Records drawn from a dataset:
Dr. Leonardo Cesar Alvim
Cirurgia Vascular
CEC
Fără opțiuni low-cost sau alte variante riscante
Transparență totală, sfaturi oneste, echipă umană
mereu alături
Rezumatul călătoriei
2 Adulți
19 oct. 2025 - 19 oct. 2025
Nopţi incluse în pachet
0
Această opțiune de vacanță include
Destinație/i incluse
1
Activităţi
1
==
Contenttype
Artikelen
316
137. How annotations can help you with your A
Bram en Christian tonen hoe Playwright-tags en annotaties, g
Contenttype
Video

▸ AIM OF THE EXERCISE: The reply is a bare number: how many lines above include "incluse".

▸ RESPONSE TO THIS TASK: 2